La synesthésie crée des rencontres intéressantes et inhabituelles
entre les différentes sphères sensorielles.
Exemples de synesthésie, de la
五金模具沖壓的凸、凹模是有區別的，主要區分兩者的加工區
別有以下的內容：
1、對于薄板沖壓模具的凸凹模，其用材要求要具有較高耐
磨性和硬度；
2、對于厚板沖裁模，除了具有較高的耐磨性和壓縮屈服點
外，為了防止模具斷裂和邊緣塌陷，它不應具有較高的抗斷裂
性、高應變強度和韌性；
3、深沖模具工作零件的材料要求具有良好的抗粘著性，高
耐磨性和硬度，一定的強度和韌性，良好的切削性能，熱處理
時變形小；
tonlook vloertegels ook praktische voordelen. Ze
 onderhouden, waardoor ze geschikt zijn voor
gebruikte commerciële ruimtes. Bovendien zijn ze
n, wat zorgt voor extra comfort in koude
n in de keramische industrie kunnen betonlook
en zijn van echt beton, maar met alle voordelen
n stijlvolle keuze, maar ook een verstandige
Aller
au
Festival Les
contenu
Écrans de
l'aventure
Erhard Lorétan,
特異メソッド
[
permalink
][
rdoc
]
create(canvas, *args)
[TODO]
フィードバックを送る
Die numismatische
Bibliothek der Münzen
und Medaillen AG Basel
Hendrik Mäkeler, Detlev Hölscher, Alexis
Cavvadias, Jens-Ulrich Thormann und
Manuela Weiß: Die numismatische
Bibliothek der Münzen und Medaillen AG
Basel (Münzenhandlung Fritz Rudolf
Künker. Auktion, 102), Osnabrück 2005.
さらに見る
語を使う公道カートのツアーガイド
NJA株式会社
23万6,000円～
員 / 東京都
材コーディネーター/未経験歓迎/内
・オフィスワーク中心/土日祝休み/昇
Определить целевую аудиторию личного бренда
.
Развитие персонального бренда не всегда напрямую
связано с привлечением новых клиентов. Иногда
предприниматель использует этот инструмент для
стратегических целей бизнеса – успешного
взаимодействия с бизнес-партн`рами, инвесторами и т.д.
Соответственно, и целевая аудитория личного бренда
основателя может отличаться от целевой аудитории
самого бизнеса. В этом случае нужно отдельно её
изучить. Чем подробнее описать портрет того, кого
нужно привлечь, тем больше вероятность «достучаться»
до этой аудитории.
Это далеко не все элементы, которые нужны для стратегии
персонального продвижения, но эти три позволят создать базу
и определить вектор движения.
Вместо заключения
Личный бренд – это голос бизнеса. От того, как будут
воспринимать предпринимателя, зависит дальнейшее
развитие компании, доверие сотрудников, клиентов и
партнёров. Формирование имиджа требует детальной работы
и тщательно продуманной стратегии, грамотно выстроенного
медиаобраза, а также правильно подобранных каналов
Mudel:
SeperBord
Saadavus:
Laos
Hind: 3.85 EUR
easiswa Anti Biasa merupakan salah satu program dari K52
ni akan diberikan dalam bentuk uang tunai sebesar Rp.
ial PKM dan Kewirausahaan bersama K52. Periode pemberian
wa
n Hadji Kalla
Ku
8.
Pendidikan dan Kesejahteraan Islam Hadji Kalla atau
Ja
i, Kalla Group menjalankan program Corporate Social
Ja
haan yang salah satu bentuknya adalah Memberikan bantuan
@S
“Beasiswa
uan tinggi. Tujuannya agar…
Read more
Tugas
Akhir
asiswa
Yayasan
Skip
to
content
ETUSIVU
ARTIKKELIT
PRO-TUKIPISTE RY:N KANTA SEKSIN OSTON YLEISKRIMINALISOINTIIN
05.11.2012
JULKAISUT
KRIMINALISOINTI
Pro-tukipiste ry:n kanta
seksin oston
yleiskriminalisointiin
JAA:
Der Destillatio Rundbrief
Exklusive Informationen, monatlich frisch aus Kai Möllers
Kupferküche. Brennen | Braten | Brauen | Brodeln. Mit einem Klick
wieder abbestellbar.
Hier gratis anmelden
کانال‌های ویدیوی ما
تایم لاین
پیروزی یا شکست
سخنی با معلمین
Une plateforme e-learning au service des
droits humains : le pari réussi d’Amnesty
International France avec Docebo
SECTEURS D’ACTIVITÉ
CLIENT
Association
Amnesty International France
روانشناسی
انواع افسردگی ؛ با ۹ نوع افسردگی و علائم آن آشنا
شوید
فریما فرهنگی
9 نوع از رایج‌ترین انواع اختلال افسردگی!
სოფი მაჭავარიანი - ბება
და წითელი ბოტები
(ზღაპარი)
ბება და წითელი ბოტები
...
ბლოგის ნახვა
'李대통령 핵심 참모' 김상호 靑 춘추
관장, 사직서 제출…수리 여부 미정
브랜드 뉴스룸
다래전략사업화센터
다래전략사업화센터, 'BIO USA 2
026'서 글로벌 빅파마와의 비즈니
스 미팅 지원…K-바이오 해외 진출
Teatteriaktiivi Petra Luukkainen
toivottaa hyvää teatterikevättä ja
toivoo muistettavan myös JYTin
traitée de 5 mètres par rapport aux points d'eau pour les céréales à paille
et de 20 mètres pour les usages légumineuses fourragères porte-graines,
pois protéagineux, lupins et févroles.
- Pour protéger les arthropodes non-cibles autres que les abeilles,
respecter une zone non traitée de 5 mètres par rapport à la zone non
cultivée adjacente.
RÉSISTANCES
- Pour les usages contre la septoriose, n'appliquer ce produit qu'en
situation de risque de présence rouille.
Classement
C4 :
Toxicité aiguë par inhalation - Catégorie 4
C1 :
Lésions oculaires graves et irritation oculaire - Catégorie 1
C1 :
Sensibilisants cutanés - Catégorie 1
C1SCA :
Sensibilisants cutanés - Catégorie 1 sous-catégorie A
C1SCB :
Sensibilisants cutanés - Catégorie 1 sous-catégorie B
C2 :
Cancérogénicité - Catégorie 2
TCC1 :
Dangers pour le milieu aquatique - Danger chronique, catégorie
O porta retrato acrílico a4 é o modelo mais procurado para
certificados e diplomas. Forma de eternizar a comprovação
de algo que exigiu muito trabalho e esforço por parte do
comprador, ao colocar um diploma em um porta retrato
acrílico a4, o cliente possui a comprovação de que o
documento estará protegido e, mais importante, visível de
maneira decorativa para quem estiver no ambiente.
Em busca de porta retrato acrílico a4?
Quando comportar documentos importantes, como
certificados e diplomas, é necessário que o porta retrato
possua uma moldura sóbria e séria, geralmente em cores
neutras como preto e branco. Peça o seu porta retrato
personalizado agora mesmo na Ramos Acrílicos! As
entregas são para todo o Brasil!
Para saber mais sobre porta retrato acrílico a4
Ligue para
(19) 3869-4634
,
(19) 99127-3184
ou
+--
_Problem to solve_
Copy out the entire material verbatim.

_Result for this exercise_
La synesthésie crée des rencontres intéressantes et inhabituelles
entre les différentes sphères sensorielles.
Exemples de synesthésie, de la
五金模具沖壓的凸、凹模是有區別的，主要區分兩者的加工區
別有以下的內容：
1、對于薄板沖壓模具的凸凹模，其用材要求要具有較高耐
磨性和硬度；
2、對于厚板沖裁模，除了具有較高的耐磨性和壓縮屈服點
外，為了防止模具斷裂和邊緣塌陷，它不應具有較高的抗斷裂
性、高應變強度和韌性；
3、深沖模具工作零件的材料要求具有良好的抗粘著性，高
耐磨性和硬度，一定的強度和韌性，良好的切削性能，熱處理
時變形小；
tonlook vloertegels ook praktische voordelen. Ze
 onderhouden, waardoor ze geschikt zijn voor
gebruikte commerciële ruimtes. Bovendien zijn ze
n, wat zorgt voor extra comfort in koude
n in de keramische industrie kunnen betonlook
en zijn van echt beton, maar met alle voordelen
n stijlvolle keuze, maar ook een verstandige
Aller
au
Festival Les
contenu
Écrans de
l'aventure
Erhard Lorétan,
特異メソッド
[
permalink
][
rdoc
]
create(canvas, *args)
[TODO]
フィードバックを送る
Die numismatische
Bibliothek der Münzen
und Medaillen AG Basel
Hendrik Mäkeler, Detlev Hölscher, Alexis
Cavvadias, Jens-Ulrich Thormann und
Manuela Weiß: Die numismatische
Bibliothek der Münzen und Medaillen AG
Basel (Münzenhandlung Fritz Rudolf
Künker. Auktion, 102), Osnabrück 2005.
さらに見る
語を使う公道カートのツアーガイド
NJA株式会社
23万6,000円～
員 / 東京都
材コーディネーター/未経験歓迎/内
・オフィスワーク中心/土日祝休み/昇
Определить целевую аудиторию личного бренда
.
Развитие персонального бренда не всегда напрямую
связано с привлечением новых клиентов. Иногда
предприниматель использует этот инструмент для
стратегических целей бизнеса – успешного
взаимодействия с бизнес-партн`рами, инвесторами и т.д.
Соответственно, и целевая аудитория личного бренда
основателя может отличаться от целевой аудитории
самого бизнеса. В этом случае нужно отдельно её
изучить. Чем подробнее описать портрет того, кого
нужно привлечь, тем больше вероятность «достучаться»
до этой аудитории.
Это далеко не все элементы, которые нужны для стратегии
персонального продвижения, но эти три позволят создать базу
и определить вектор движения.
Вместо заключения
Личный бренд – это голос бизнеса. От того, как будут
воспринимать предпринимателя, зависит дальнейшее
развитие компании, доверие сотрудников, клиентов и
партнёров. Формирование имиджа требует детальной работы
и тщательно продуманной стратегии, грамотно выстроенного
медиаобраза, а также правильно подобранных каналов
Mudel:
SeperBord
Saadavus:
Laos
Hind: 3.85 EUR
easiswa Anti Biasa merupakan salah satu program dari K52
ni akan diberikan dalam bentuk uang tunai sebesar Rp.
ial PKM dan Kewirausahaan bersama K52. Periode pemberian
wa
n Hadji Kalla
Ku
8.
Pendidikan dan Kesejahteraan Islam Hadji Kalla atau
Ja
i, Kalla Group menjalankan program Corporate Social
Ja
haan yang salah satu bentuknya adalah Memberikan bantuan
@S
“Beasiswa
uan tinggi. Tujuannya agar…
Read more
Tugas
Akhir
asiswa
Yayasan
Skip
to
content
ETUSIVU
ARTIKKELIT
PRO-TUKIPISTE RY:N KANTA SEKSIN OSTON YLEISKRIMINALISOINTIIN
05.11.2012
JULKAISUT
KRIMINALISOINTI
Pro-tukipiste ry:n kanta
seksin oston
yleiskriminalisointiin
JAA:
Der Destillatio Rundbrief
Exklusive Informationen, monatlich frisch aus Kai Möllers
Kupferküche. Brennen | Braten | Brauen | Brodeln. Mit einem Klick
wieder abbestellbar.
Hier gratis anmelden
کانال‌های ویدیوی ما
تایم لاین
پیروزی یا شکست
سخنی با معلمین
Une plateforme e-learning au service des
droits humains : le pari réussi d’Amnesty
International France avec Docebo
SECTEURS D’ACTIVITÉ
CLIENT
Association
Amnesty International France
روانشناسی
انواع افسردگی ؛ با ۹ نوع افسردگی و علائم آن آشنا
شوید
فریما فرهنگی
9 نوع از رایج‌ترین انواع اختلال افسردگی!
სოფი მაჭავარიანი - ბება
და წითელი ბოტები
(ზღაპარი)
ბება და წითელი ბოტები
...
ბლოგის ნახვა
'李대통령 핵심 참모' 김상호 靑 춘추
관장, 사직서 제출…수리 여부 미정
브랜드 뉴스룸
다래전략사업화센터
다래전략사업화센터, 'BIO USA 2
026'서 글로벌 빅파마와의 비즈니
스 미팅 지원…K-바이오 해외 진출
Teatteriaktiivi Petra Luukkainen
toivottaa hyvää teatterikevättä ja
toivoo muistettavan myös JYTin
traitée de 5 mètres par rapport aux points d'eau pour les céréales à paille
et de 20 mètres pour les usages légumineuses fourragères porte-graines,
pois protéagineux, lupins et févroles.
- Pour protéger les arthropodes non-cibles autres que les abeilles,
respecter une zone non traitée de 5 mètres par rapport à la zone non
cultivée adjacente.
RÉSISTANCES
- Pour les usages contre la septoriose, n'appliquer ce produit qu'en
situation de risque de présence rouille.
Classement
C4 :
Toxicité aiguë par inhalation - Catégorie 4
C1 :
Lésions oculaires graves et irritation oculaire - Catégorie 1
C1 :
Sensibilisants cutanés - Catégorie 1
C1SCA :
Sensibilisants cutanés - Catégorie 1 sous-catégorie A
C1SCB :
Sensibilisants cutanés - Catégorie 1 sous-catégorie B
C2 :
Cancérogénicité - Catégorie 2
TCC1 :
Dangers pour le milieu aquatique - Danger chronique, catégorie
O porta retrato acrílico a4 é o modelo mais procurado para
certificados e diplomas. Forma de eternizar a comprovação
de algo que exigiu muito trabalho e esforço por parte do
comprador, ao colocar um diploma em um porta retrato
acrílico a4, o cliente possui a comprovação de que o
documento estará protegido e, mais importante, visível de
maneira decorativa para quem estiver no ambiente.
Em busca de porta retrato acrílico a4?
Quando comportar documentos importantes, como
certificados e diplomas, é necessário que o porta retrato
possua uma moldura sóbria e séria, geralmente em cores
neutras como preto e branco. Peça o seu porta retrato
personalizado agora mesmo na Ramos Acrílicos! As
entregas são para todo o Brasil!
Para saber mais sobre porta retrato acrílico a4
Ligue para
(19) 3869-4634
,
(19) 99127-3184
ou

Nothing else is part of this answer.